Forse mi sbaglierò; ma, sotto un profilo almeno sociologico, il soggetto sociale più irruente, promettente e fantasioso della nostra intorpidita popolazione nasce e vive nelle nostre contrade. E fa un palmo di naso a certi vitelloni abbandonati che ancora stancano la piazza del paese.
Sì, proprio in quelle contrade che hanno avuto, negli ultimi decenni, una mutazione antropica selvaggia e brutale; che le ha spogliate d’ogni straccio di bucolica decenza per farne un luogo incerto del futuro, abitato da giovani svogliati e d’insolente intelligenza.
Il campo incolto avanti casa prova già il rifiuto del retaggio familiare, che voleva forse farne contadini a tempo perso.
E la musica che stromba dalle finestre aperte di fabbricati multipiano, costruiti coi proventi di generazioni svernate su in Germania, la dice lunga sui loro gusti nuovi e sulla loro voglia di cambiare: come ricorda il titolo d’un romanzo breve, germinato dalle ansie di quei luoghi.
L’integrazione tra città e campagna, nodo irrisolto d’un’intera Italia che ancora tarda a smettere il suo antico volto agreste e contadino, procede qui da noi a saltelloni.

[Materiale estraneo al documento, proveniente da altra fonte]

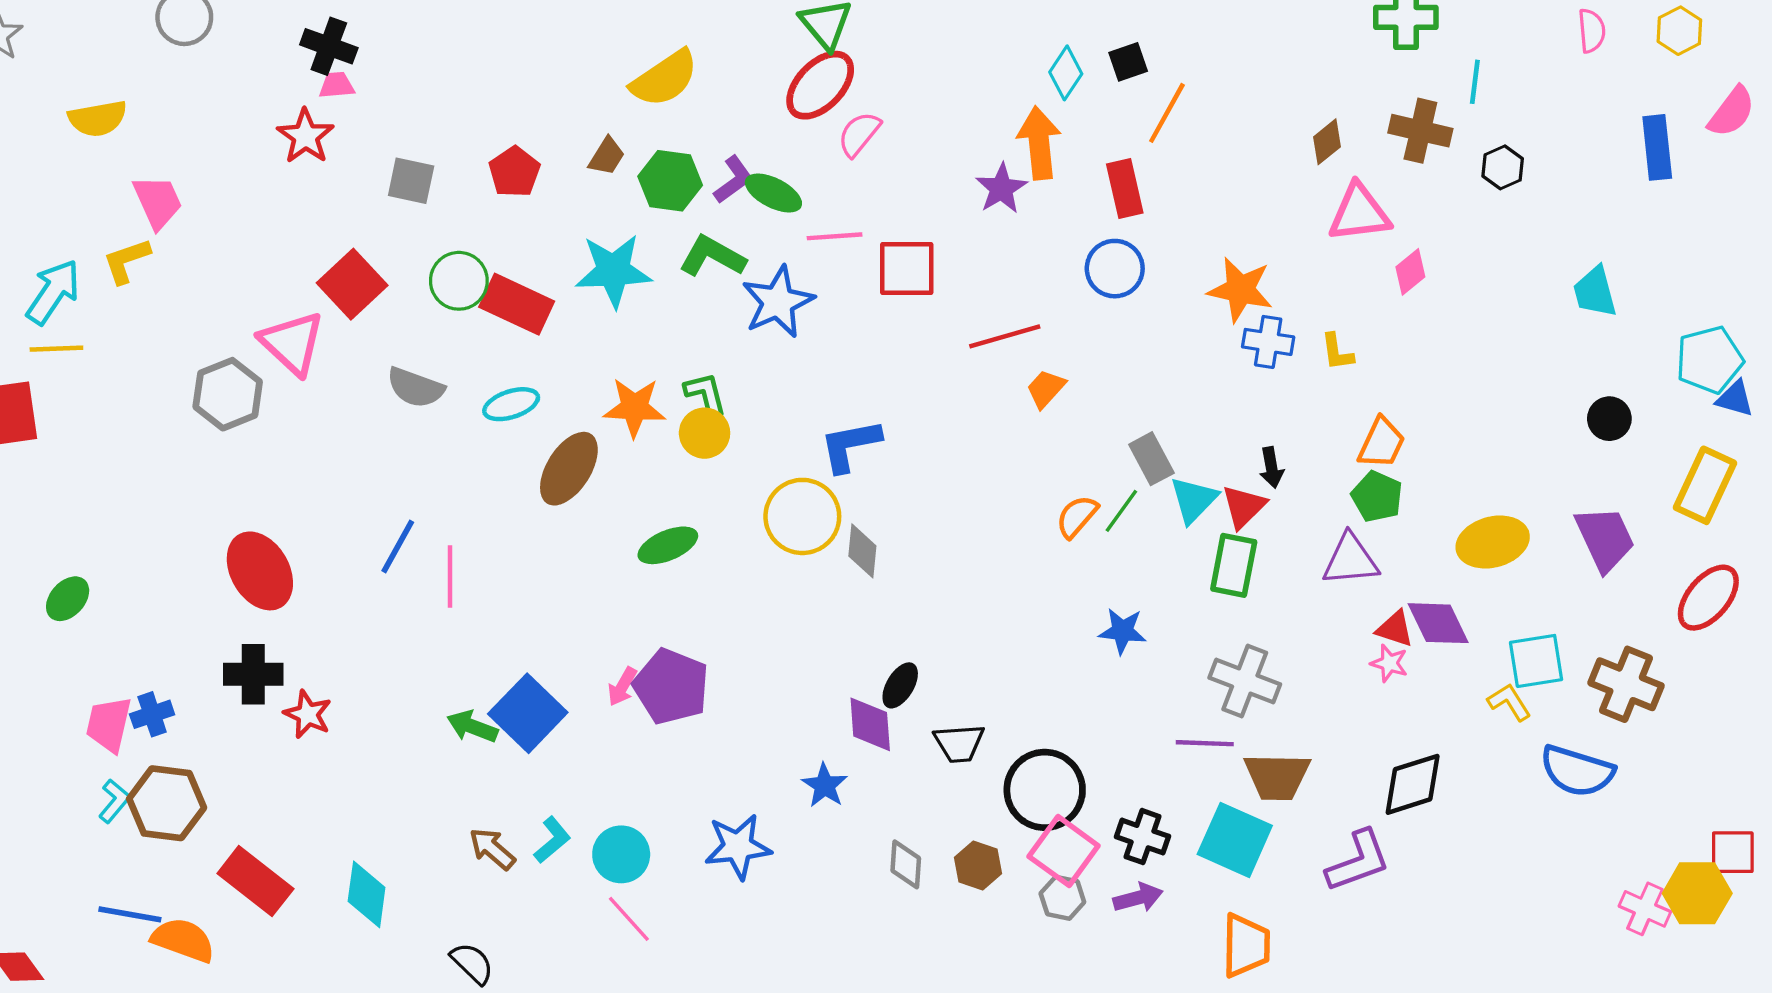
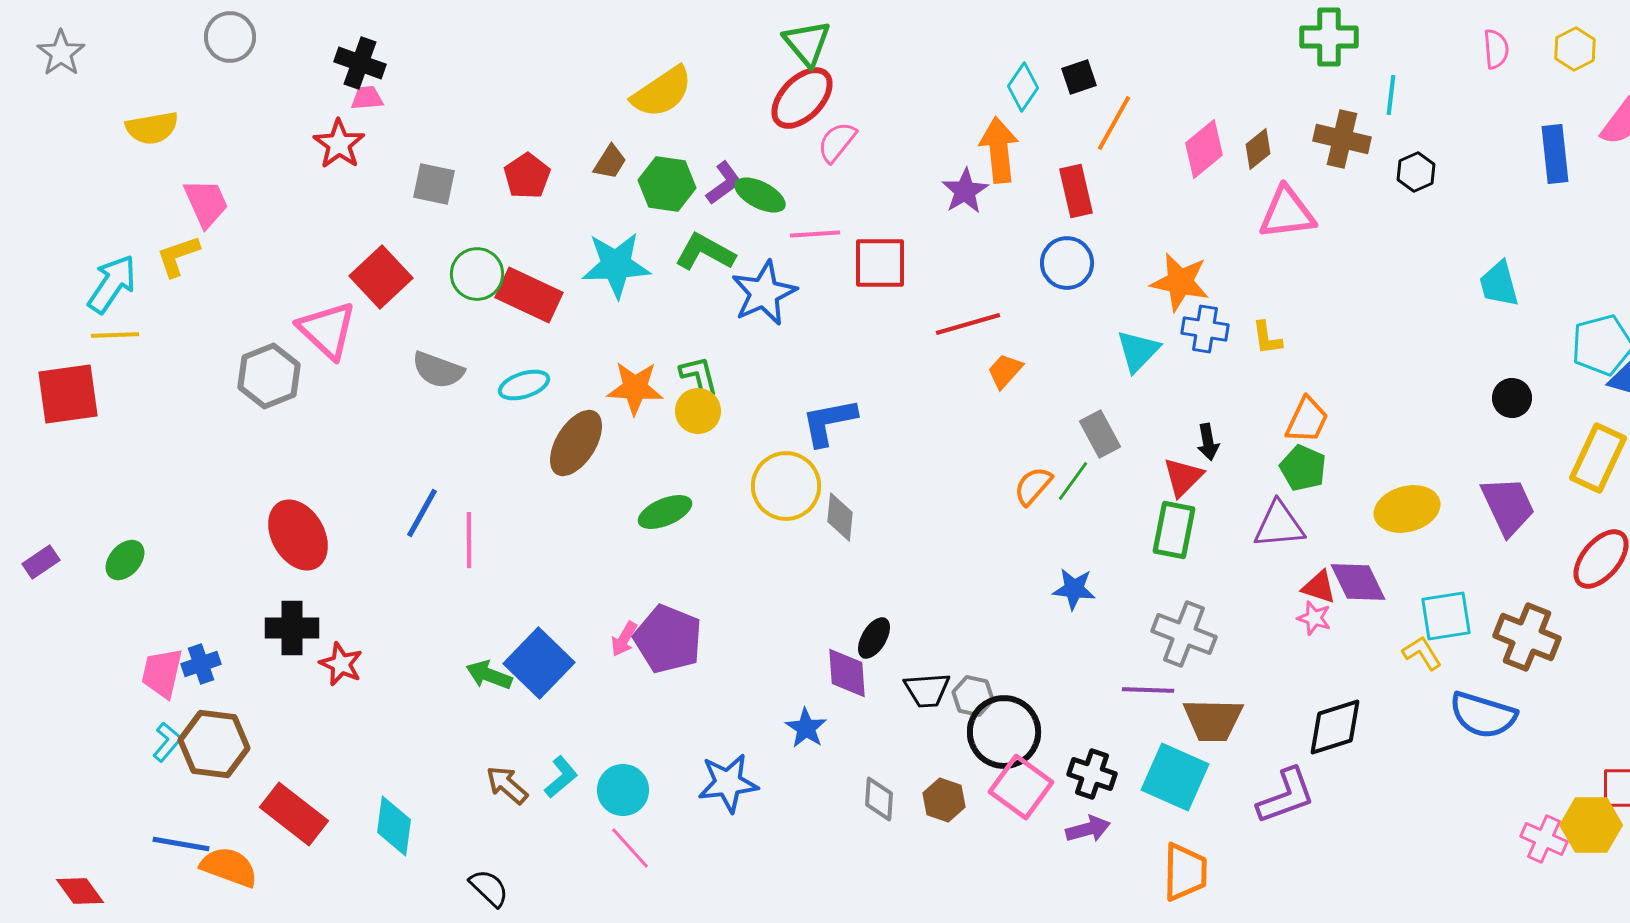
pink diamond: (1410, 272) -> (1204, 149), moved, size x1.4
cyan triangle: (1194, 500) -> (1138, 351), moved
gray hexagon: (1062, 898) -> (973, 696), moved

Strade d’asfalto, piene di buche e dossi, si slanciano entro valli e risalgono colline; file di pali elettrici portano smorta luce a grilli canterini infossati nei canali; la minaccia d’orrende pale eoliche che ruotano silenti sopra colli ancora vergini toglie il canto ai galli: disperate tarantelle e falso rock&roll si battono a cazzotti in balere improvvisate.
Un mondo ed il suo ethos sono andati a rotoli; e quel panorama di colline verdi che conoscevamo s’è sgranato in frane, smottamenti e casermoni.
Ma proprio il magma incandescente di questa eruzione lenta sembra fecondare il terreno d’un umore nuovo: che scombina vecchie logiche paesane e reclama quel che la campagna, fin dal medioevo, ha sempre reclamato: di essere soggetto di proposta della vita pubblica. Un luogo dove arrivano le strade, ma partono pure idee di ritorno, utili a modellare nuove regole di vita per l’intera società.